Braves: Bringing back Nick Markakis could pay major dividends

Ken Rosenthal initially broke the news that Nick Markakis would be returning to Atlanta on a one-year deal worth $4 million in 2019, ending nearly two months of silence from the Braves this offseason since signing Brian McCann and Josh Donaldson on the same day. Markakis’s contract includes a $6 million option for 2020 with a $2 million buyout.

In total it’s a one-year deal with six million in guarantees, but the buyout clause is essential because it gives the Braves an extra two million to spend this offseason, which is what this deal is all about.

By signing Markakis to a cost-effective $4 million for 2019, the Braves projected payroll right now sits at about $110 million effectively allowing them to make another significant addition before the start of the season. That’s important because the Braves still have some areas where they must improve to contend for a World Series.

The length of the deal is also noticeable. It wasn’t long ago that a player in his mid-30s coming off a career year would be offered a multi-year contract near $10 million AAV. With Markakis signing a one-year deal for less than half of that, it shows you the state of today’s market for aging players. However, it works out perfectly for the Braves who have a couple of outstanding outfield prospects waiting in the wings.

Observing the outfield market; it was hard to imagine where the Braves could go to find an upgrade over Markakis. Bryce Harper was never an option. Some realistic alternatives like Michael Brantley and Andrew McCutchen did not stay on the open market for long. A.J. Pollock is a screaming red flag. Even the trade market was not ideal, and it required the Braves to part ways with some of their talented prospects.

Last year, Markakis slashed .297/.366/.440 with an .802 OPS. He was an ironman for the Braves, playing in all 162 games, recording 185 hits including 43 doubles and even won a Gold-Glove. Sure, Markakis’s production dropped off in the second half of the season, but he still put together an unbelievable body of work over a full season. Had his splits been reversed, and he had excelled in the second half of the season instead of the first half, this deal would be viewed as an utter steal (which it still is).

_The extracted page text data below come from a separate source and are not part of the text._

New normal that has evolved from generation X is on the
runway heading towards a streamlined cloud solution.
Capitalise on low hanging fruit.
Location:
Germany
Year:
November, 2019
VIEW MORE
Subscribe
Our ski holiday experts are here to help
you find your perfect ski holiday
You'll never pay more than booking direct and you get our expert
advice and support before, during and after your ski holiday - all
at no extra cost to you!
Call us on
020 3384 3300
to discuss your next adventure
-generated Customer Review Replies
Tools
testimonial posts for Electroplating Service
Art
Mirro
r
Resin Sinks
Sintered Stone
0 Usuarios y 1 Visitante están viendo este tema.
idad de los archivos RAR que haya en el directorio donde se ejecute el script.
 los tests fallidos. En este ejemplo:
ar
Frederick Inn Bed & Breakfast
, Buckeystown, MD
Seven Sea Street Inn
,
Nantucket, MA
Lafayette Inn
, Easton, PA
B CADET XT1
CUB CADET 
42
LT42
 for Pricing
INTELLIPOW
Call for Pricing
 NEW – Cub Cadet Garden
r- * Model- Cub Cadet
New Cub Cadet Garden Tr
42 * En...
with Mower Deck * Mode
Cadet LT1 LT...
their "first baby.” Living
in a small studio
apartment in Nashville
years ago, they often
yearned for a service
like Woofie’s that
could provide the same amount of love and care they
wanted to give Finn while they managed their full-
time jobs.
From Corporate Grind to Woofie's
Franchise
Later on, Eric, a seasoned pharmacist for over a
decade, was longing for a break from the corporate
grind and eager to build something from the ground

Another detail that should put Braves fans at ease is the fact that Markakis no longer has to occupy the cleanup spot. The Braves have stated that they would like to have Acuña, Donaldson, and Freeman hit first, second and third in the order, but that doesn’t seem likely unless they make another addition to their lineup. Markakis has never been a prototypical cleanup hitter and will be better off further down in the order, or perhaps in the two-hole. As of now, Donaldson and Acuña seem like the most likely candidates to occupy the fourth spot in the order.

In addition to all of this, according to reports, Markakis wanted to come back to Atlanta and took less money and years on his contract so he could return.

This isn’t the blockbuster signing fans have been waiting for, but this was a fantastic value move for the club. They continue to remain active on all fronts and still plan on making an addition or two to improve before the start of the season.